→ YOUR ASSIGNMENT
Which of the lines in the data below contain the string "editor"? Copy each of them.

Collection entries

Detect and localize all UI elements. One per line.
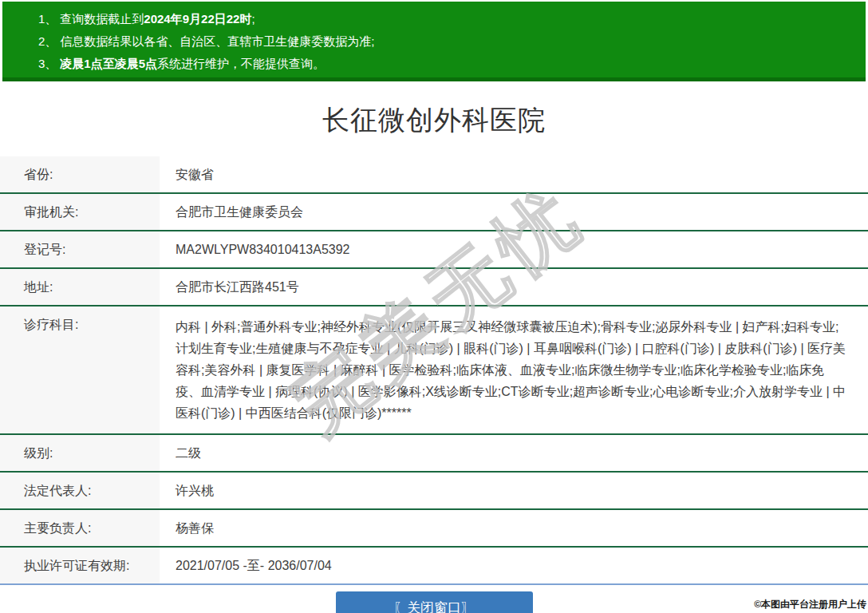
row-label: 省份: [0,156,160,192]
row-value: 2021/07/05 -至- 2036/07/04 [160,548,868,583]
row-label: 地址: [0,269,160,305]
notice-text-bold: 凌晨1点至凌晨5点 [60,57,157,70]
notice-text: 信息数据结果以各省、自治区、直辖市卫生健康委数据为准; [60,34,374,48]
row-value: 安徽省 [160,156,868,192]
footer-credit: ©本图由平台注册用户上传 [754,598,866,611]
notice-line-3: 3、凌晨1点至凌晨5点系统进行维护，不能提供查询。 [38,53,858,75]
row-label: 法定代表人: [0,473,160,508]
notice-text: 系统进行维护，不能提供查询。 [157,57,325,70]
row-label: 登记号: [0,231,160,267]
notice-text: 查询数据截止到 [60,12,144,26]
row-value: 合肥市卫生健康委员会 [160,194,868,230]
notice-number: 3、 [38,57,57,70]
row-label: 诊疗科目: [0,306,160,433]
table-row-medical-subjects: 诊疗科目: 内科 | 外科;普通外科专业;神经外科专业(仅限开展三叉神经微球囊被… [0,306,868,435]
row-label: 审批机关: [0,194,160,230]
table-row-principal: 主要负责人: 杨善保 [0,510,868,548]
notice-line-2: 2、信息数据结果以各省、自治区、直辖市卫生健康委数据为准; [38,30,858,53]
table-row-legal-representative: 法定代表人: 许兴桃 [0,473,868,510]
row-value: 杨善保 [160,510,868,546]
button-area: 〖关闭窗口〗 [0,591,868,613]
table-row-level: 级别: 二级 [0,435,868,473]
table-row-registration-number: 登记号: MA2WLYPW834010413A5392 [0,231,868,269]
row-value: 内科 | 外科;普通外科专业;神经外科专业(仅限开展三叉神经微球囊被压迫术);骨… [160,306,868,433]
table-row-province: 省份: 安徽省 [0,156,868,194]
notice-number: 1、 [38,12,57,26]
table-row-address: 地址: 合肥市长江西路451号 [0,269,868,306]
notice-banner: 1、查询数据截止到2024年9月22日22时; 2、信息数据结果以各省、自治区、… [2,2,866,81]
row-label: 执业许可证有效期: [0,548,160,583]
table-row-license-validity: 执业许可证有效期: 2021/07/05 -至- 2036/07/04 [0,548,868,583]
row-value: 许兴桃 [160,473,868,508]
row-value: 合肥市长江西路451号 [160,269,868,305]
row-label: 主要负责人: [0,510,160,546]
notice-text-bold: 2024年9月22日22时 [144,12,251,26]
row-value: MA2WLYPW834010413A5392 [160,231,868,267]
row-value: 二级 [160,435,868,471]
notice-text: ; [251,12,254,26]
hospital-info-table: 省份: 安徽省 审批机关: 合肥市卫生健康委员会 登记号: MA2WLYPW83… [0,156,868,585]
row-label: 级别: [0,435,160,471]
notice-number: 2、 [38,34,57,48]
close-window-button[interactable]: 〖关闭窗口〗 [336,591,533,613]
notice-line-1: 1、查询数据截止到2024年9月22日22时; [38,8,858,30]
page-title: 长征微创外科医院 [0,102,868,139]
table-row-approval-authority: 审批机关: 合肥市卫生健康委员会 [0,194,868,231]
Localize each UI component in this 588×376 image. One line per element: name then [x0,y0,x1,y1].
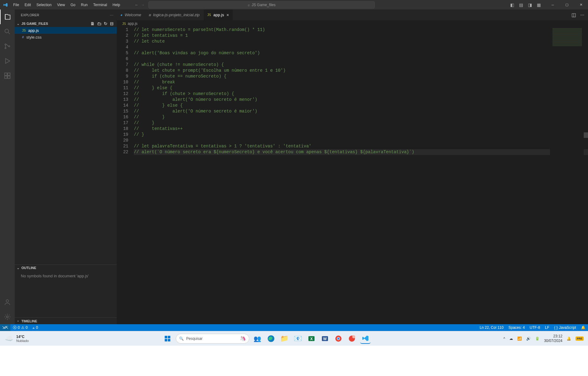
code-line[interactable] [134,138,588,143]
taskbar-chrome-icon[interactable] [333,333,344,344]
menu-run[interactable]: Run [78,1,90,9]
menu-go[interactable]: Go [68,1,78,9]
customize-layout-icon[interactable]: ▦ [537,2,541,7]
collapse-icon[interactable]: ⊟ [110,21,114,26]
taskbar-file-explorer-icon[interactable]: 📁 [279,333,290,344]
split-editor-icon[interactable]: ◫ [571,12,576,18]
code-line[interactable]: // let palavraTentativa = tentativas > 1… [134,143,588,149]
taskbar-edge-icon[interactable] [266,333,276,344]
scroll-thumb[interactable] [584,132,588,138]
code-line[interactable]: // if (chute == numeroSecreto) { [134,74,588,79]
code-line[interactable]: // alert('O número secreto é maior') [134,108,588,114]
maximize-icon[interactable]: ▢ [560,0,574,9]
tab-close-icon[interactable]: × [227,13,229,17]
folder-header[interactable]: ⌄ JS GAME_FILES 🗎 🗀 ↻ ⊟ [15,20,117,27]
svg-rect-4 [5,73,7,75]
code-line[interactable]: // alert('O número secreto é menor') [134,97,588,103]
breadcrumb[interactable]: JS app.js [117,20,588,27]
code-line[interactable]: // tentativas++ [134,126,588,132]
menu-edit[interactable]: Edit [22,1,33,9]
tab-zip[interactable]: ▤ logica-js-projeto_inicial.zip [145,9,204,20]
toggle-panel-icon[interactable]: ▤ [519,2,523,7]
tray-wifi-icon[interactable]: 📶 [517,336,522,341]
code-line[interactable]: // let chute [134,39,588,44]
menu-selection[interactable]: Selection [34,1,54,9]
menu-terminal[interactable]: Terminal [91,1,109,9]
sidebar-more-icon[interactable]: ··· [110,13,114,17]
activity-explorer-icon[interactable] [0,9,15,24]
status-problems[interactable]: ⓧ0 ⚠0 [10,325,30,330]
code-editor[interactable]: 12345678910111213141516171819202122 // l… [117,27,588,324]
status-spaces[interactable]: Spaces: 4 [506,325,527,330]
tray-onedrive-icon[interactable]: ☁ [509,336,513,341]
status-position[interactable]: Ln 22, Col 110 [477,325,506,330]
taskbar-chrome-profile-icon[interactable] [347,333,357,344]
code-line[interactable]: // } else { [134,103,588,108]
code-line[interactable]: // let tentativas = 1 [134,33,588,39]
toggle-secondary-sidebar-icon[interactable]: ◨ [528,2,532,7]
outline-header[interactable]: ⌄ OUTLINE [15,264,117,271]
activity-run-debug-icon[interactable] [0,54,15,68]
code-line[interactable]: // alert('Boas vindas ao jogo do número … [134,50,588,56]
taskbar-word-icon[interactable]: W [320,333,330,344]
code-line[interactable]: // alert(`O número secreto era ${numeroS… [134,149,588,155]
status-notifications-icon[interactable]: 🔔 [579,325,588,330]
tray-volume-icon[interactable]: 🔊 [526,336,531,341]
tray-copilot-icon[interactable]: PRE [575,336,584,341]
tray-chevron-icon[interactable]: ^ [503,336,505,341]
editor-more-icon[interactable]: ··· [580,12,584,18]
code-content[interactable]: // let numeroSecreto = parseInt(Math.ran… [134,27,588,324]
code-line[interactable]: // } else { [134,85,588,91]
tab-welcome[interactable]: ◆ Welcome [117,9,145,20]
tab-app-js[interactable]: JS app.js × [204,9,233,20]
code-line[interactable]: // let chute = prompt('Escolha um número… [134,68,588,74]
minimize-icon[interactable]: ─ [546,0,560,9]
tray-notification-icon[interactable]: 🔔 [567,336,571,341]
code-line[interactable]: // if (chute > numeroSecreto) { [134,91,588,97]
code-line[interactable]: // let numeroSecreto = parseInt(Math.ran… [134,27,588,33]
file-item-app-js[interactable]: JS app.js [15,27,117,34]
toggle-primary-sidebar-icon[interactable]: ◧ [510,2,514,7]
activity-accounts-icon[interactable] [0,295,15,310]
nav-forward-icon[interactable]: → [141,3,145,7]
code-line[interactable] [134,56,588,62]
minimap[interactable] [550,27,584,324]
command-center[interactable]: ⌕ JS Game_files [148,1,375,9]
timeline-header[interactable]: › TIMELINE [15,317,117,324]
taskbar-weather[interactable]: ☁️ 14°C Nublado [0,335,34,343]
code-line[interactable]: // } [134,132,588,138]
status-encoding[interactable]: UTF-8 [527,325,543,330]
taskbar-teams-icon[interactable]: 👥 [252,333,263,344]
menu-view[interactable]: View [55,1,67,9]
nav-back-icon[interactable]: ← [135,3,138,7]
taskbar-vscode-icon[interactable] [360,333,371,344]
tray-battery-icon[interactable]: 🔋 [535,336,540,341]
activity-extensions-icon[interactable] [0,68,15,83]
activity-source-control-icon[interactable] [0,39,15,54]
status-language[interactable]: { } JavaScript [552,325,579,330]
menu-help[interactable]: Help [110,1,123,9]
taskbar-clock[interactable]: 23:12 30/07/2024 [544,334,562,343]
activity-search-icon[interactable] [0,24,15,39]
start-button[interactable] [162,333,173,344]
search-icon: ⌕ [248,3,250,7]
file-item-style-css[interactable]: # style.css [15,34,117,40]
code-line[interactable]: // break [134,79,588,85]
taskbar-excel-icon[interactable]: X [306,333,317,344]
close-icon[interactable]: ✕ [574,0,588,9]
activity-settings-icon[interactable] [0,310,15,324]
scrollbar[interactable] [584,27,588,324]
code-line[interactable]: // while (chute != numeroSecreto) { [134,62,588,68]
taskbar-search[interactable]: 🔍 Pesquisar 🦄 [176,334,249,344]
menu-file[interactable]: File [11,1,21,9]
code-line[interactable] [134,44,588,50]
refresh-icon[interactable]: ↻ [104,21,107,26]
remote-icon[interactable]: ⇲⇱ [0,324,10,331]
new-folder-icon[interactable]: 🗀 [97,21,101,26]
status-ports[interactable]: ⟁0 [30,325,40,330]
code-line[interactable]: // } [134,114,588,120]
status-eol[interactable]: LF [543,325,552,330]
code-line[interactable]: // } [134,120,588,126]
new-file-icon[interactable]: 🗎 [90,21,95,26]
taskbar-mail-icon[interactable]: 📧 [293,333,303,344]
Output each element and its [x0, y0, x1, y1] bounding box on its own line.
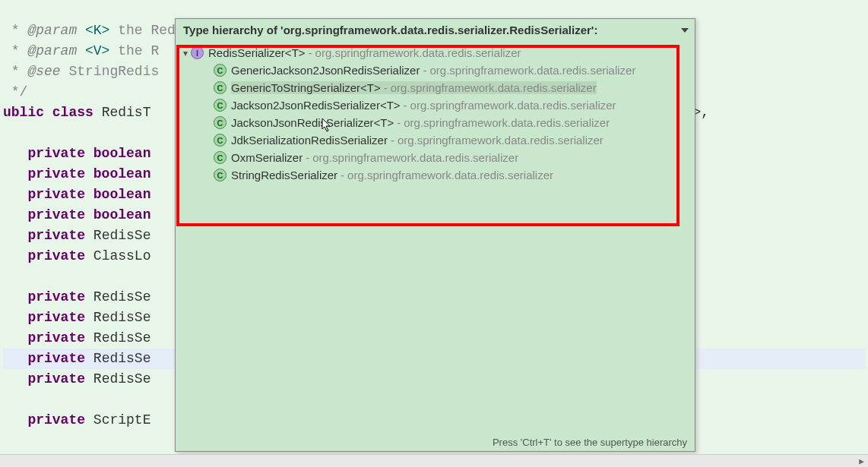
code-line: * @param <V> the R [3, 43, 159, 58]
node-package: org.springframework.data.redis.serialize… [347, 169, 553, 181]
code-line: private boolean [3, 166, 150, 181]
code-line: private ClassLo [3, 248, 150, 263]
node-package: org.springframework.data.redis.serialize… [404, 116, 610, 129]
code-line: private boolean [3, 187, 150, 202]
scroll-right-icon[interactable]: ▶ [855, 455, 868, 468]
node-label: GenericJackson2JsonRedisSerializer [231, 64, 420, 77]
node-label: JdkSerializationRedisSerializer [231, 134, 388, 147]
tree-node[interactable]: C GenericJackson2JsonRedisSerializer - o… [180, 62, 690, 79]
hierarchy-tree[interactable]: ▾ I RedisSerializer<T> - org.springframe… [176, 41, 695, 187]
node-package: org.springframework.data.redis.serialize… [391, 81, 597, 94]
class-icon: C [214, 169, 227, 181]
node-package: org.springframework.data.redis.serialize… [315, 46, 521, 59]
popup-hint: Press 'Ctrl+T' to see the supertype hier… [485, 434, 695, 451]
tree-node[interactable]: C JacksonJsonRedisSerializer<T> - org.sp… [180, 114, 690, 131]
node-label: GenericToStringSerializer<T> [231, 81, 381, 94]
dropdown-icon[interactable] [681, 28, 689, 33]
node-label: Jackson2JsonRedisSerializer<T> [231, 99, 401, 112]
node-label: RedisSerializer<T> [208, 46, 306, 59]
tree-node[interactable]: C Jackson2JsonRedisSerializer<T> - org.s… [180, 96, 690, 114]
node-package: org.springframework.data.redis.serialize… [410, 99, 616, 112]
code-line: private boolean [3, 207, 150, 222]
horizontal-scrollbar[interactable]: ▶ [0, 454, 868, 467]
collapse-icon[interactable]: ▾ [180, 48, 191, 58]
node-label: StringRedisSerializer [231, 169, 337, 181]
node-package: org.springframework.data.redis.serialize… [312, 151, 518, 164]
node-package: org.springframework.data.redis.serialize… [429, 64, 635, 77]
popup-title: Type hierarchy of 'org.springframework.d… [176, 19, 695, 41]
code-line: private RedisSe [3, 310, 150, 325]
code-line: private RedisSe [3, 289, 150, 304]
class-icon: C [214, 81, 227, 94]
interface-icon: I [191, 46, 204, 59]
code-line: private RedisSe [3, 330, 150, 346]
tree-node-selected[interactable]: C GenericToStringSerializer<T> - org.spr… [180, 79, 690, 96]
class-icon: C [214, 64, 227, 77]
code-line: private ScriptE [3, 412, 150, 428]
class-icon: C [214, 116, 227, 129]
tree-node-root[interactable]: ▾ I RedisSerializer<T> - org.springframe… [180, 44, 690, 62]
node-label: JacksonJsonRedisSerializer<T> [231, 116, 394, 129]
code-line: * @see StringRedis [3, 64, 159, 79]
type-hierarchy-popup[interactable]: Type hierarchy of 'org.springframework.d… [175, 18, 695, 452]
tree-node[interactable]: C OxmSerializer - org.springframework.da… [180, 149, 690, 166]
code-line: private boolean [3, 146, 150, 161]
code-line: */ [3, 84, 27, 99]
node-package: org.springframework.data.redis.serialize… [398, 134, 603, 147]
class-icon: C [214, 99, 227, 112]
node-label: OxmSerializer [231, 151, 303, 164]
class-icon: C [214, 151, 227, 164]
class-icon: C [214, 134, 227, 147]
tree-node[interactable]: C JdkSerializationRedisSerializer - org.… [180, 131, 690, 149]
tree-node[interactable]: C StringRedisSerializer - org.springfram… [180, 166, 690, 184]
code-line: private RedisSe [3, 228, 150, 243]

→ YOUR RESPONSE
split-editor-icon[interactable]: ◫ [571,12,576,18]
code-editor[interactable]: 12345678910111213141516171819202122 // l… [117,27,588,324]
editor-more-icon[interactable]: ··· [580,12,584,18]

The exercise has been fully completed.